Monday 3rd September : To the special bicentennial RTC Council meeting at Abbotsford, in a very distinguished setting in the library. James reported on crayfish, fish-counters and the summer electric-fishing programme: Kenny on the TTGI and I gave a summary of what was known about the "bloody" vents on Grilse this year. I also then introduced and gave the background to a proposed RTC Biodiversity and Biosecurity Policy, which was then adopted by the Council. The commemorative lunch afterwards was very enjoyable and it all went very well. It is quite a thought, 200 years of fisheries management on this river, and I would hope, before the bicentennial year ends, to write a short account of the work of the Experimental Committee of the RTC which in the 1860's and 1870's carried out some pioneering work on the identification of juvenile Salmon and Sea-trout stages and life-cycles with smolt tagging. It is hard now to realise just how confused people were  in the past about the different species of salmonids and their life-cycles but there was much acrimonious argument about even the basics, which the work of this Experimental Committee helped to solve.

Tuesday 4th September : Out with Steven to start the Fry Index electric-fishing of the Ettrick and Yarrow. This is something we have been doing since 1997, with the aim of seeing if there is any relationship between the numbers of adults counted upstream the previous autumn at the Selkirk fish counter and the abundance of Fry the following September. If there is a relationship i.e. more adults meaning more Fry then it would show that the numbers of spawners was limiting the number of Fry. If no relationship, then other factors would be the limiting ones and not the numbers of adult fish escaping to spawn. Building up the data to show this takes a good number of years, and has not been helped by fish counter breakdowns but we are getting there and certainly, so far, the the numbers of adults does not appear to be a limiting factor on abundance of Fry in the Ettrick as a whole. Unfortunately, equipment problems strike again and just as we start the last site of the day, the electric-fishing backpack refuses to work. A frantic flurry of mobile phone-calls finds a machine we can borrow at the Freshwater Fisheries Lab at Pitlochry, so arrange to pick it up tomorrow morning.

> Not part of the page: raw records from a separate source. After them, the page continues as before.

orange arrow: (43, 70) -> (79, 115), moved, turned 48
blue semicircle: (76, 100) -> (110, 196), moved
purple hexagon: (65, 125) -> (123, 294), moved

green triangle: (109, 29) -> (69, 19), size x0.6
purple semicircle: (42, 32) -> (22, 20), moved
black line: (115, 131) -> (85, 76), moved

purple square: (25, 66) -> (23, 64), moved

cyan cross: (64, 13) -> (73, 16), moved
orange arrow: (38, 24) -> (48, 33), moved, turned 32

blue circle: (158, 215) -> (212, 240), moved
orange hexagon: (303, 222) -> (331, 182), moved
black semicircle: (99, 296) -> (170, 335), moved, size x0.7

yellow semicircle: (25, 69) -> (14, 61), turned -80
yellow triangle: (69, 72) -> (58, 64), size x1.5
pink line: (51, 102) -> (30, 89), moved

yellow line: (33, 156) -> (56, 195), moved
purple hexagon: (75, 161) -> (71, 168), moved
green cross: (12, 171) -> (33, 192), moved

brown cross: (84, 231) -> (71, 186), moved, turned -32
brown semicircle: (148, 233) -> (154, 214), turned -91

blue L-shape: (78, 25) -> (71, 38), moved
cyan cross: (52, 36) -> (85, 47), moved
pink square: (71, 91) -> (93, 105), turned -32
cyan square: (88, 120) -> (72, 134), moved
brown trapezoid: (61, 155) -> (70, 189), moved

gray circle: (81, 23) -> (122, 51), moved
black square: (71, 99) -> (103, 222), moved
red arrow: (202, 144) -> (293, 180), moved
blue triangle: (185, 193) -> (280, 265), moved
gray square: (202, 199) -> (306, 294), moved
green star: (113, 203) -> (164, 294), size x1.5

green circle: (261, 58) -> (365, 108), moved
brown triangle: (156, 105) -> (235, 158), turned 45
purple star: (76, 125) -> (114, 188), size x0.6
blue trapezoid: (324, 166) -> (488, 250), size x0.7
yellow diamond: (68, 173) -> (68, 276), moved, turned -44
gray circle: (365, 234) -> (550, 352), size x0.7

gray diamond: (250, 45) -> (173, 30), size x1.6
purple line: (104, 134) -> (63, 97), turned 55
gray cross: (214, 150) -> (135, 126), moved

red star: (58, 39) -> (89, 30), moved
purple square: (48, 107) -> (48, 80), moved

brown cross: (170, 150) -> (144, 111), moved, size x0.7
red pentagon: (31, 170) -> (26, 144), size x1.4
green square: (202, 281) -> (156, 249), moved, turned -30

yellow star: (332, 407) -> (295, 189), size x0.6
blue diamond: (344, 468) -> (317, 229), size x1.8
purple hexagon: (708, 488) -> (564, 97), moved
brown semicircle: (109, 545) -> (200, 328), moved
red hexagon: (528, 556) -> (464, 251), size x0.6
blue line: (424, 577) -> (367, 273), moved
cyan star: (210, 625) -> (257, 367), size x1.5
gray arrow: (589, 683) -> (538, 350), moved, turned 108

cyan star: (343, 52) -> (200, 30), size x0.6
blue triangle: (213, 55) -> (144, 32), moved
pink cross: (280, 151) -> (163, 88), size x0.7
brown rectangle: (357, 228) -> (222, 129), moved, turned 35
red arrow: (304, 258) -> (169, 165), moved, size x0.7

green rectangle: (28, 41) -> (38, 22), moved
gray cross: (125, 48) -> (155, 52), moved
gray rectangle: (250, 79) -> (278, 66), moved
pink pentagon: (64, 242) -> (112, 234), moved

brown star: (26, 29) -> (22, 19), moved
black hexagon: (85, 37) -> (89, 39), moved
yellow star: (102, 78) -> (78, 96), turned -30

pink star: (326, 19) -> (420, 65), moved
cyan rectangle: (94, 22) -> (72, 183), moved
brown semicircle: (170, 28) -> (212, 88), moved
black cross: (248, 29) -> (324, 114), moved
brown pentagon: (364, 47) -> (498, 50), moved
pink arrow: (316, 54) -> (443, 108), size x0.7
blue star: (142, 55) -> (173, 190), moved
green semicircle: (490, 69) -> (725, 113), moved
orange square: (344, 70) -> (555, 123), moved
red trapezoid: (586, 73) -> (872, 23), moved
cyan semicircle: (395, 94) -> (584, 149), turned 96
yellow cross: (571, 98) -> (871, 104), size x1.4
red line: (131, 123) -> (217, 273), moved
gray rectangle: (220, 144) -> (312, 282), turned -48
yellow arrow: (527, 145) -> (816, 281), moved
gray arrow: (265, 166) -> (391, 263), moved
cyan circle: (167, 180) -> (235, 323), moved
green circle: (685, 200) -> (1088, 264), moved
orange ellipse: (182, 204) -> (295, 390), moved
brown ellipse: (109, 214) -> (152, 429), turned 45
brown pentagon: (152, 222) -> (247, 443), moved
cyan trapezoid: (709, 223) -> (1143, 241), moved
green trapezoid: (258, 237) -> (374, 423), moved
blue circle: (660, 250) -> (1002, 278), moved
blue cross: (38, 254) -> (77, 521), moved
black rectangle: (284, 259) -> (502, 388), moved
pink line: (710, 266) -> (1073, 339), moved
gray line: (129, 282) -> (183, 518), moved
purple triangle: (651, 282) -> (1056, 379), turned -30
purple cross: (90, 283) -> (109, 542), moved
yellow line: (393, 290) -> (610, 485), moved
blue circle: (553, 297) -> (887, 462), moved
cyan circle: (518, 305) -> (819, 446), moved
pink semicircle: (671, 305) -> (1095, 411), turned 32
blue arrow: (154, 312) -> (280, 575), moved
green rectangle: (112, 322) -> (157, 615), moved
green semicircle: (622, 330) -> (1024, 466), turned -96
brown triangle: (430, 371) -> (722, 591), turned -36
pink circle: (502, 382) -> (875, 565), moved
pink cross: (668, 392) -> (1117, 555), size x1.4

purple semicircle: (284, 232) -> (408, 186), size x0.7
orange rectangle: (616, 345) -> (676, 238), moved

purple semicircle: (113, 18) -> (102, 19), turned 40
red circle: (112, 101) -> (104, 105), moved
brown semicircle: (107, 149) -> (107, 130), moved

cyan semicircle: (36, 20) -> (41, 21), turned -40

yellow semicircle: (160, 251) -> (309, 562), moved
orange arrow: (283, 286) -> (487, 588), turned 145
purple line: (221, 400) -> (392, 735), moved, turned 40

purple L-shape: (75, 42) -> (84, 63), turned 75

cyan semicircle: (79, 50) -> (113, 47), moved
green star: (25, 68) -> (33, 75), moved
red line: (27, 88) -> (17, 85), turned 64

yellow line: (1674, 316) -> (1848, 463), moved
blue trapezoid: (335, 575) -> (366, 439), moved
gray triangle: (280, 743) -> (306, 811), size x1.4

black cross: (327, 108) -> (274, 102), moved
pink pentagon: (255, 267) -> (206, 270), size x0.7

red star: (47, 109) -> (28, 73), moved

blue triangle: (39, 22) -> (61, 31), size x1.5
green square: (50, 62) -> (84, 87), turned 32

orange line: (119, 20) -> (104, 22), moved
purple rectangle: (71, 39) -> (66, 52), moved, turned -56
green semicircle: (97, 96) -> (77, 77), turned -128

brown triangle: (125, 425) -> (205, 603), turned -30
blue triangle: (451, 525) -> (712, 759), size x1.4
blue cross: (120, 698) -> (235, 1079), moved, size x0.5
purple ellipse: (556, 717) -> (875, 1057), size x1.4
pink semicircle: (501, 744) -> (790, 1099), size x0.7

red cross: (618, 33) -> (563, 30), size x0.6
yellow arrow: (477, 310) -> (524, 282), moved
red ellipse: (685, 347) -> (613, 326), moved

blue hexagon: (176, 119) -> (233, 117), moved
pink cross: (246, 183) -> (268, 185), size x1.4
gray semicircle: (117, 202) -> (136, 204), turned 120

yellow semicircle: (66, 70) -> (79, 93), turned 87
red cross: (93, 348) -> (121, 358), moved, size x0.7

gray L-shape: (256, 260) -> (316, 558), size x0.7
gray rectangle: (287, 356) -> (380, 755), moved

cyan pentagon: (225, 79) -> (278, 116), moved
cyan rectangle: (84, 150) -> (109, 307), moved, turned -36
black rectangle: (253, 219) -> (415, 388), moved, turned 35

Wednesdy 5th September : Having gone up to Pitlochry the night before, at 09.00 call in at the Fisheries Lab to collect the machine they can loan us, which is incredibly helpful of them. Call in at Bells, the electricians in Pitlochry who service electric-fishing machines and collect the one they can't do anything with, which will have to go back to the makers, now in Ireland and leave the latest one to go wrong to see if they can deal with it. Back down the motorway to find the new link between the Forth Rd Bridge and the Stirling motorway has just been opened, with appropriate delays and speed limits. Get back to the office at 12.00, a quick turn-around then out with the volunteer for the day and get  a series of electric-fishing sites done on the Yarrow, with the borrowed back-pack. Good numbers of fish, till the last two sites. Back at the office, Kenny takes the machine and heads off to do some trout burn survey work with the Jedforest Club. Turns up at my house later to say that machine not now working properly ! Wonder about the low numbers at the last two sites earlier in the day - machine may have been going wrong then.

Thursday 6th September : James has to go out to do timed sites for a windfarm application with the generator electric-fishing gear, there now being only one back-pack, but he has an Argocat waiting for him, so shouldn't be too much of a problem. Out on the Yarrow again with another volunteer and get another set of sites done.